■ **Data shown**:
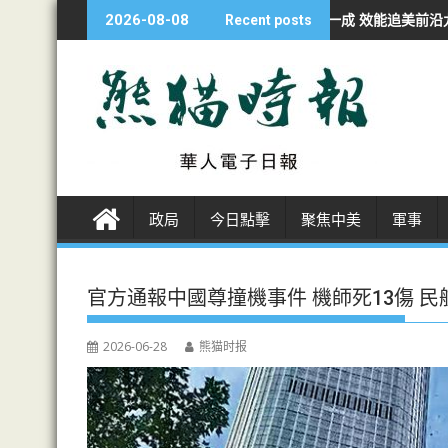
S
經濟學人：華AI投資不足美一成 效能追美前沿九成
非洲各国開發者轉投
2026-08-08
Recent posts
k
i
p
t
o
c
o
n
政局
今日點擊
聚焦中美
軍事
t
e
n
官方通報中國尊撞機事件 機師死13傷 
t
2026-06-28
熊猫时报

■ **Directions**:
Output the records above exactly as written, but leave out the pictures.

■ **Response area**:
S
經濟學人：華AI投資不足美一成 效能追美前沿九成
非洲各国開發者轉投
2026-08-08
Recent posts
k
i
p
t
o
c
o
n
政局
今日點擊
聚焦中美
軍事
t
e
n
官方通報中國尊撞機事件 機師死13傷 
t
2026-06-28
熊猫时报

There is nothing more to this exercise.